A defesa de Felipe Vorcaro, primo do ex-banqueiro e dono do Banco Master, Daniel Vorcaro, apresentou uma perícia particular sobre as imagens que, segundo a PF (Polícia Federal), mostram o investigado deixando sua casa em um carrinho de golfe antes da chegada dos agentes policiais.

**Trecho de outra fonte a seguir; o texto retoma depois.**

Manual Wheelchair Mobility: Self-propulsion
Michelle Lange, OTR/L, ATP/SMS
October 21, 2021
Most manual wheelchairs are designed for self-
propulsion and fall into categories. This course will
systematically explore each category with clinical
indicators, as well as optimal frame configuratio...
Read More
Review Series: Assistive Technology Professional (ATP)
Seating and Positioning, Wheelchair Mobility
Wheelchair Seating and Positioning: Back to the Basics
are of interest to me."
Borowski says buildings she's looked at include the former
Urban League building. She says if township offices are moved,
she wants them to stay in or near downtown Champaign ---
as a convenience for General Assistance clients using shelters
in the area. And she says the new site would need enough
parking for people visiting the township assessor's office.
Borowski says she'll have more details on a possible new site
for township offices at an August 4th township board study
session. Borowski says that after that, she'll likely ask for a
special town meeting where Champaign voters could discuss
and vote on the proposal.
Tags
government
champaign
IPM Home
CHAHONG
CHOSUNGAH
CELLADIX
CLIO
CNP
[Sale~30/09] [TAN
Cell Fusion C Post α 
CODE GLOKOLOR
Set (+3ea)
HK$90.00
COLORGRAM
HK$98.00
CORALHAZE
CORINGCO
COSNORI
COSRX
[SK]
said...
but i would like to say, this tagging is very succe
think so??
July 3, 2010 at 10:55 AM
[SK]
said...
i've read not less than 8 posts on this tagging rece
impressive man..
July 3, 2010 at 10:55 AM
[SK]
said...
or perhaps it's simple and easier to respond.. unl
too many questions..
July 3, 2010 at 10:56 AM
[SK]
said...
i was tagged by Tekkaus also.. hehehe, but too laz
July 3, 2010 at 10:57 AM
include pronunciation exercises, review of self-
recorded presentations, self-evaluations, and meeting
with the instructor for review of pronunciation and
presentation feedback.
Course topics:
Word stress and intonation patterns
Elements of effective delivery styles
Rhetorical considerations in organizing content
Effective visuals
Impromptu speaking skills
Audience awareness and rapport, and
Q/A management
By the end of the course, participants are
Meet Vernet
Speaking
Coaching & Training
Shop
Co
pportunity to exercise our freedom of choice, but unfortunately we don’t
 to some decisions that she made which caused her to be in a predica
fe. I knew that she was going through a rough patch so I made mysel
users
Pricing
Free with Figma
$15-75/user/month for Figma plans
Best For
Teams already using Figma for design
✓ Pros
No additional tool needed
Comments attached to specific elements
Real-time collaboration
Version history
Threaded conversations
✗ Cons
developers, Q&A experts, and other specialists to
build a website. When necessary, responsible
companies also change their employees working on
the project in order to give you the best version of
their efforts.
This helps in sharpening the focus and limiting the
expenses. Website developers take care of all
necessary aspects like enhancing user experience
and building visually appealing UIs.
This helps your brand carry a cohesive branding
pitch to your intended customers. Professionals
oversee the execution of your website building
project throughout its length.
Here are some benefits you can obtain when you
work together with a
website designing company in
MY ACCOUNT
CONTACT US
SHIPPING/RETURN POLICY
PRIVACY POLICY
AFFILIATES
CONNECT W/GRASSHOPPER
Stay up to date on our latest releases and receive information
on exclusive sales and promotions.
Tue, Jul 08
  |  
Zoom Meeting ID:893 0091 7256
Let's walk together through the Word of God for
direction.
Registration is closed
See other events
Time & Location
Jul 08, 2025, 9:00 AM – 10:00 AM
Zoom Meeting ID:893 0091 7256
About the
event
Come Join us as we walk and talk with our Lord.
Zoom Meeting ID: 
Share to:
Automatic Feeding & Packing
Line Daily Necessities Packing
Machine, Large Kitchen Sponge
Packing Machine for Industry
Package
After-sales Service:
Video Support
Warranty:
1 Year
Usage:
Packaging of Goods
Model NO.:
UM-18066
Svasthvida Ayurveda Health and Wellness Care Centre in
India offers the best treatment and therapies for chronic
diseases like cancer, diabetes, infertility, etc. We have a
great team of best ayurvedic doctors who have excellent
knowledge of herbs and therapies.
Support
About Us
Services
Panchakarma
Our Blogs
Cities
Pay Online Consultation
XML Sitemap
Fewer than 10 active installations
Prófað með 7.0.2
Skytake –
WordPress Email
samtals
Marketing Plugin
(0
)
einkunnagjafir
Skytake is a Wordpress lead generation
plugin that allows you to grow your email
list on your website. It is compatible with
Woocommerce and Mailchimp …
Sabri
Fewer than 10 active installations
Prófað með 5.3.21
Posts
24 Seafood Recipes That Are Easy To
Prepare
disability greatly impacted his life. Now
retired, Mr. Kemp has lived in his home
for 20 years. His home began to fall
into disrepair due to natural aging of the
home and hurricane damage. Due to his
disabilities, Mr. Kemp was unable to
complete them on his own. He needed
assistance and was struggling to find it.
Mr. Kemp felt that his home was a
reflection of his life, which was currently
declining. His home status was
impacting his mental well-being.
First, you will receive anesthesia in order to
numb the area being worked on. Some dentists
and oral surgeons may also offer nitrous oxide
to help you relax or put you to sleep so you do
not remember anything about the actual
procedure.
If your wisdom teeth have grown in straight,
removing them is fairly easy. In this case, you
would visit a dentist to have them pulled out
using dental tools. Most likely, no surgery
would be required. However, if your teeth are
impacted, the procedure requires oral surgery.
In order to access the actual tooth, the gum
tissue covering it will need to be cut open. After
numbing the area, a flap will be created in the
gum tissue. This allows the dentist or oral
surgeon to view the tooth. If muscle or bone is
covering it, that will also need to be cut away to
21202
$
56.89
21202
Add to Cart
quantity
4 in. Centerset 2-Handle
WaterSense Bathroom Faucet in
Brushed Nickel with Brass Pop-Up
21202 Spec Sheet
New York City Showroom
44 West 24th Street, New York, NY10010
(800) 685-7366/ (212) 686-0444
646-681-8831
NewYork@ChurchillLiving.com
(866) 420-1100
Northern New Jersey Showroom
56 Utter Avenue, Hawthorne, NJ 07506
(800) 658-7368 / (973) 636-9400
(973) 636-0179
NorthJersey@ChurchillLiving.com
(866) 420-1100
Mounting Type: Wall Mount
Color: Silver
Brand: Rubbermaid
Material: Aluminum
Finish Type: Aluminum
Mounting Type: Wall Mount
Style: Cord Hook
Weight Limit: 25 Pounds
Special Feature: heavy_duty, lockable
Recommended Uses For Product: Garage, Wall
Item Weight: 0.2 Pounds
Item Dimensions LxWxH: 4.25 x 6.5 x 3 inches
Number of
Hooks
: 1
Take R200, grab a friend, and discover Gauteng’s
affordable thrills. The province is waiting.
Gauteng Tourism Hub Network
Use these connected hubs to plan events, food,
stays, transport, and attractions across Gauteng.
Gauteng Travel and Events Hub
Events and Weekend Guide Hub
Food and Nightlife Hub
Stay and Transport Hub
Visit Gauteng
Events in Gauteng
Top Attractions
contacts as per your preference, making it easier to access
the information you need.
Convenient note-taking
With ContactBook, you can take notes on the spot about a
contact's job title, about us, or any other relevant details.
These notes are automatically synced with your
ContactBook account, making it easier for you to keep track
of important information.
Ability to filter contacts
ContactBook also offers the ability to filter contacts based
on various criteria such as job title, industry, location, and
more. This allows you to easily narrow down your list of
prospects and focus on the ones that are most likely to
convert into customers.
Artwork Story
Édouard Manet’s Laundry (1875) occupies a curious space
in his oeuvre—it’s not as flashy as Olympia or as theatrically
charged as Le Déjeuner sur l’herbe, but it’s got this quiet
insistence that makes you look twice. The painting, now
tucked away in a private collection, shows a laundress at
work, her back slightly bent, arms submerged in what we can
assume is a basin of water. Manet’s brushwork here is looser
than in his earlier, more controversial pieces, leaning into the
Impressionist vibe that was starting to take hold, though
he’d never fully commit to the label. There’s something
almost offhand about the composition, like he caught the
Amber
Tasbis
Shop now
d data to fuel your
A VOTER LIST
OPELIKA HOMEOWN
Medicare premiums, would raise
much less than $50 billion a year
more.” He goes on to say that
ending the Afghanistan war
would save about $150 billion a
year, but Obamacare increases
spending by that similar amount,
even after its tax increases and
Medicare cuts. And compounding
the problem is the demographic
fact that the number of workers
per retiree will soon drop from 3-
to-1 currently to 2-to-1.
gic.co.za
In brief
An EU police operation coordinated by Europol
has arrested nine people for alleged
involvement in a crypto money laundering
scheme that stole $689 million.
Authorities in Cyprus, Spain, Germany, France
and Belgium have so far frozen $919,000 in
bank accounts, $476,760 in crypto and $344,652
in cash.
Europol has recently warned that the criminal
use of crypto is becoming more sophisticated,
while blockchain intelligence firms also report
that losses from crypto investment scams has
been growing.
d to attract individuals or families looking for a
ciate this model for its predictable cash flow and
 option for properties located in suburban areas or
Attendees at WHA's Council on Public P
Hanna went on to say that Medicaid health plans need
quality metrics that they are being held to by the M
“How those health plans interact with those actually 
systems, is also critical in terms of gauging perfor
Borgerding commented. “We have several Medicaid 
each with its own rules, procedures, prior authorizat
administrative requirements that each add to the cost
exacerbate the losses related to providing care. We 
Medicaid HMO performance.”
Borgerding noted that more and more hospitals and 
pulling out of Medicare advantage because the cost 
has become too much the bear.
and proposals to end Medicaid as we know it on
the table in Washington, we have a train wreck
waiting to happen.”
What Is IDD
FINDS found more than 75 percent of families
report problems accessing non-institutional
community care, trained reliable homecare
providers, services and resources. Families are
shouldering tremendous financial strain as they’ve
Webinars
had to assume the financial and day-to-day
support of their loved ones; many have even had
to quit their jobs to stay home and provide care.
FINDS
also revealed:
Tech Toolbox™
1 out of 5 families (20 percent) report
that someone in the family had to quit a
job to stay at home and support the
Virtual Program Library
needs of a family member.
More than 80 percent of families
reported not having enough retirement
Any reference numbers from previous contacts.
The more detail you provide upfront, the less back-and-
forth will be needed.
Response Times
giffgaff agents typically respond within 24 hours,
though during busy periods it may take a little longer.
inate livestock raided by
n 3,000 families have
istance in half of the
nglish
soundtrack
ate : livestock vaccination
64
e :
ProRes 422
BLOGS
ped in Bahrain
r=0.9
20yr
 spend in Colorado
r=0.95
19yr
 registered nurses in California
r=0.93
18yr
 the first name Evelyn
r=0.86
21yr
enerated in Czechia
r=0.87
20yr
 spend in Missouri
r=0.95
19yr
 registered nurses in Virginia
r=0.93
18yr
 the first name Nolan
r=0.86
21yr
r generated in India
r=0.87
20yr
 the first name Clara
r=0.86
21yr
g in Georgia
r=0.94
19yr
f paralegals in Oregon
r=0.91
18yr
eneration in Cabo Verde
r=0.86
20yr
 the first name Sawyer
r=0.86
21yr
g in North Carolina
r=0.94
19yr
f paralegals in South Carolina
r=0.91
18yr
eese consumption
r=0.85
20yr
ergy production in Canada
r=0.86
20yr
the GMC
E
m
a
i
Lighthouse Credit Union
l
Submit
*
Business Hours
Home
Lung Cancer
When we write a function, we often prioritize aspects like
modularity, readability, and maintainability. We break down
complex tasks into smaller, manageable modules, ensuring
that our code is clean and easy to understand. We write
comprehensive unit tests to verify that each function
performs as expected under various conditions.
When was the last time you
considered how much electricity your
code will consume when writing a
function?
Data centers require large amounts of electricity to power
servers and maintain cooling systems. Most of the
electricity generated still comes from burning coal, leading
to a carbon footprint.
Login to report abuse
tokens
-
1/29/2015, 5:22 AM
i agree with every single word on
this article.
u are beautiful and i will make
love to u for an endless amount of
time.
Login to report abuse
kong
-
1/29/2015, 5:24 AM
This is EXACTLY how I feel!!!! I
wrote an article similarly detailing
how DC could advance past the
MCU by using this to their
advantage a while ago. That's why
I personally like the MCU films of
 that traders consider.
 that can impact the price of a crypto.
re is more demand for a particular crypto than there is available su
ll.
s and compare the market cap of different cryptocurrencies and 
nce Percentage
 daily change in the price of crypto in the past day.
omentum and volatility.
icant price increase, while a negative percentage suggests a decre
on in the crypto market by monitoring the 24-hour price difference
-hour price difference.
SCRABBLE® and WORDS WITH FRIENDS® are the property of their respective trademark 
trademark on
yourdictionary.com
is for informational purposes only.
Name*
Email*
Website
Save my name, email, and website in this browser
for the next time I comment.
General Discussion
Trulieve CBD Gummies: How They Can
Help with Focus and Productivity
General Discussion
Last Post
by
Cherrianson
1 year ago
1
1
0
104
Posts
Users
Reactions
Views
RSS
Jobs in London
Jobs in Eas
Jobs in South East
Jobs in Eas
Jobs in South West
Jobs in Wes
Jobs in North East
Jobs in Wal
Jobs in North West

Em relatório enviado ao STF (Supremo Tribunal Federal), a PF apontou que Felipe Vorcaro teria saído da residência em um carrinho de golfe pouco antes do cumprimento de mandados da segunda fase da Operação Compliance Zero, deflagrada em janeiro de 2026.
A análise da PF teve como base imagens das câmeras de segurança da casa de Felipe Vorcaro, em Trancoso (BA), que mostram dois indivíduos na área externa da residência momentos antes da chegada dos policiais.
Segundo o relatório, o indivíduo identificado como “P1” apresentaria características físicas semelhantes às de Felipe Vorcaro e seria o investigado.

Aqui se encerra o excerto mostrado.